Sadler told The Washington Times in an interview that a lack of ships is the most obvious reason for the poor rating. He suggested downward trends in U.S. capacity and capability can be reversed, but not without costs.
The 2022 Index of U.S. Military Strength put it even more bluntly. “Depending on the Navy’s ability to fund more aggressive growth options and service life extensions, its capacity score could be lower in the next edition,” Sadler wrote in the index.
A Navy spokesman declined to comment on the specifics of The Heritage Foundation analysis, although Pentagon officials have previously acknowledged that funding availability is the elephant in the room.
During an Oct. 27 online briefing sponsored by the Navy League, Rear Adm. John Gumbleton, deputy assistant Navy secretary for budget, said officials are juggling a number of balls on both the budget and modernization fronts.
He pointed to research dollars being soaked up by development of Columbia-class ballistic missile submarines. At the same time, officials are trying to prioritize investments in the development of a next generation, large surface combatant ship, all while recapitalizing century-old dry dock facilities.
“All these are Navy challenges and our cross to bear, so to speak,” Adm. Gumbleton said. “But in a capital-intensive service where you’re trying to keep production of destroyers, frigates and aircraft carriers, it just speaks to the enormous challenge of trying to do this in a smart fashion.”
Republicans have complained that the $753 billion requested by the Biden administration for the total 2022 Pentagon budget was

inadequate in the face of growing threats from China and Russia. While the figure represented an increase from the Trump administration’s last defense budget of $740 billion, GOP lawmakers said it amounted to a cut when accounting for inflation.
Concern over the Navy budget, specifically, has been bipartisan in the Democrat-controlled House of Representatives. In September, the House Armed Services Committee secured a $24 billion increase to the $163 billion Navy budget.
“The President’s defense budget fails to adequately address the rising threats of China, Iran and Russia and I will not hesitate to break with my party if it’s in the best interest of our national security,” Rep. Elaine Luria, Democrat from Virginia and a retired naval officer, said after the extra funds were approved.
The Heritage Foundation index, meanwhile, outlined how challenges facing the Navy are not merely tied to matching potential adversaries ship for ship.
At the height of the Cold War in the 1980s, the Navy had nearly 600 ships in the fleet and kept about 100 deployed at any one time. By July 2021, the fleet had dwindled to 297 warships, of which 83 were at sea or otherwise deployed, according to the index.
“The commanding officer’s discretionary time for training and crew familiarization is a precious commodity that is made ever scarcer by the increasing operational demands on fewer ships,” the index said.
Sadler said it’s a reality that adds strain to the service as a whole and increases the risk of mishaps.
In 2017, the USS John S. McCain and the USS Fitzgerald were both involved in collisions that resulted in the loss of 17 sailors.
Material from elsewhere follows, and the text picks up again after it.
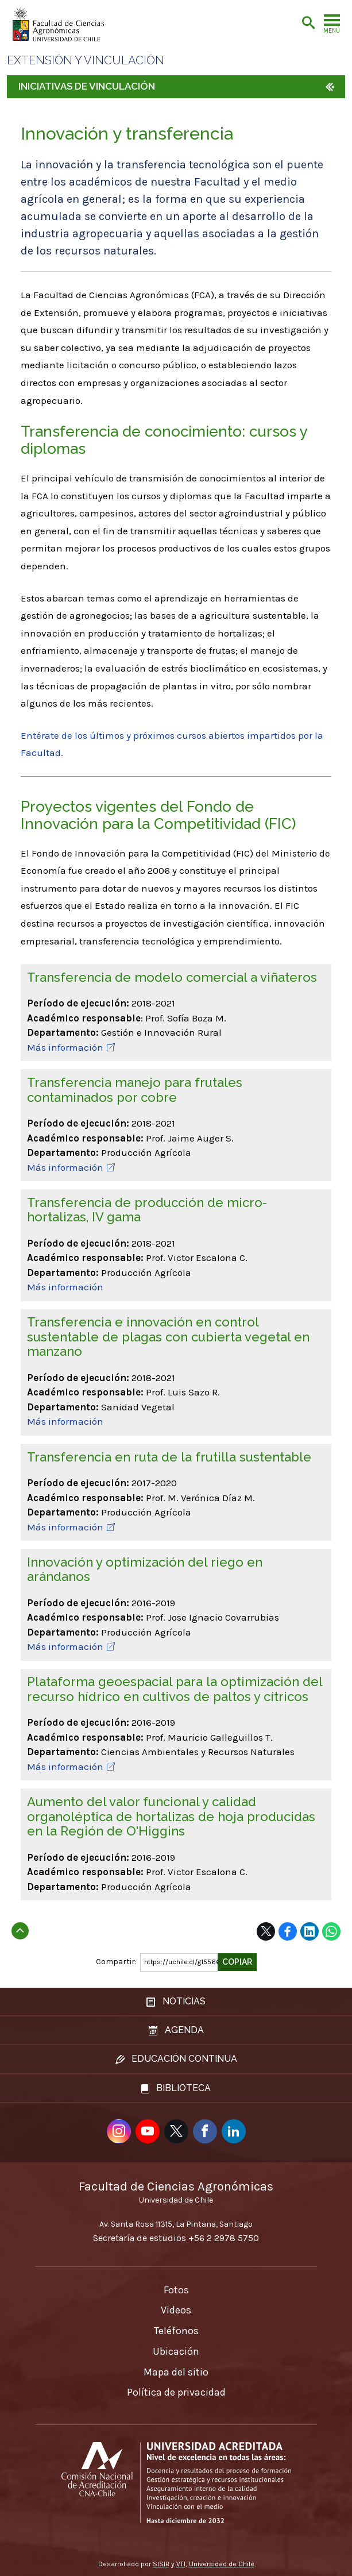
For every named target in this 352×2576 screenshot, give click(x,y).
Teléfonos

Investigators later noted that a lack of adequate seamanship and navigation skills played critical roles in both incidents.
The Heritage Foundation index said the incidents highlighted the importance of unit readiness and what can happen when that readiness takes a back seat to more immediate demands facing combatant commanders.
“If you don’t have enough ships and you don’t give the commanding officer enough [time] to get the crews proficient on fighting the ship, you have problems like the Fitzgerald and the McCain,” Sadler told The Times. “You need more numbers — not just to meet some potential war with the Chinese and the Russians — but also [to] provide commanders with enough discretionary time so they can go out, qualify their sailors and officers, and practice together.”